Secure Coding with getchar() and Whitespace Padding

525 views Asked by At

This chunk of code is part of a larger project. I tell you this because it is relevant. I'm working on a small (codewise) database to keep track of all my photos. I'm designing it so that I can later extend the program to store the citations in all my papers.

For better or for worse, I've settled on a simple flat file system with fixed width fields. That may not be the most efficient use of memory, and the files sizes get fluffed up, but it has some super advantages: No delimiters so the files easily remain human readable with nice formatting, and easy array access using simple array indexing.

I like the last part particularly because it lays within my skills. One thing about this database is that I need to be able to make a lot of entries FAAAA…ST! The bottleneck emerges in the user input part, not memory, and not disk space, so I'm concentrating on making the input wicked fast and easy.

I've learned that getting user input in C can be a tricky thing. C's string handling library has a lot of functions that can be exploited to generate buffer overflow. So… For this code, I implemented some advice from Robert C. Seacord's Secure Coding in C and C++ Specifically the chapter, "Strings and Buffer Overflows."

Here's a link: http://www.informit.com/articles/article.aspx?p=2036582&seqNum=5

Seacord suggests that using fgets() to process input lines, while possible to do securely, has performance limitations. (I like fast. Don't you?) He further suggests using getchar() instead. That's what I did.

Here's his suggestion for the use of a while loop for using getchar() securely:

while(( (ch = getchar()) != \n) && ch != EOF)

In my code below, I tweak that a touch.

There are several things I need the I/O to do. First, if the input entered is too long, I WANT it to truncate. Even though I'm maybe the only user, I might make a mistake. Second, if the input is shorter than the field width—which is mainly the case—I want to pad that field with spaces to the right.

That's the problem I'm having. More on that in a bit.

This whitespace keeps the flatfile clean looking, and, again, makes indexing extremely easy. I need to just hit the "Enter" key and move on to the next entry, sequentially, knowing the computer has formatted the data just the way I want it.

(This is actually a crude implementation E.F. Codd's principle that the data must be shielded from direct access. Everything must be checked, polished, parsed, etc., before it gets into storage. This prevents data corruption.)

In this code, I've cut all that last out because it's just noise, and I get pretty sick of trying to read other people's code who post their whole damn program with all sorts of extraneous stuff instead of just the part that's giving them trouble. At the same time, I like to post a complete program that can just be selected, copied, pasted, saved, and compiled. So I've done that here. I've left in the comments and my little checks which I'll uncomment to make sure everything is as it should be, then comment out again, so this is not the simplest possible code, but what's that famous Einstein quote about too simple?

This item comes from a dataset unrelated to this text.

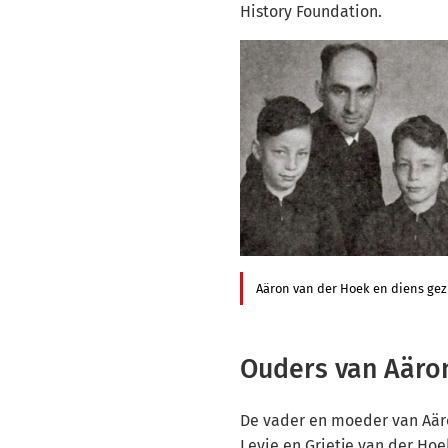
History Foundation.
Aäron van der Hoek en diens gez
Ouders van Aäro
De vader en moeder van Aär
Levie en Grietje van der Hoe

Anyhow, I know all that is a bit long, but I wanted to sketch out the design principles I was using. You might have a useful critique. I sure as hell could be taking a dumb approach.

The exact problem I have is just how to pad those fields with exactly the right amount of whitespace.

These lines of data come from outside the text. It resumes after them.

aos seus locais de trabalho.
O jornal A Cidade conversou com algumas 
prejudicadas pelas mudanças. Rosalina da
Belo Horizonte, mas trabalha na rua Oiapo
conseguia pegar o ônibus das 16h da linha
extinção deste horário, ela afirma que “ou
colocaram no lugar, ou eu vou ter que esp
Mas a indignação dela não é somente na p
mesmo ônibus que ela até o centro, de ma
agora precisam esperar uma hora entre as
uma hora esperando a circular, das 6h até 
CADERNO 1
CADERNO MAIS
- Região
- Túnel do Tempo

I did figure out a solution. Sort of.

But it seems like a hack to me.

I just suspect there is a more efficient, fast, or elegant way to accomplish what I'm trying to do. The "hack" part is calling a second print function and using the difference between the character count and the maxlength constant to add whitespace after the data. See lines 27-39 for that. It works… But?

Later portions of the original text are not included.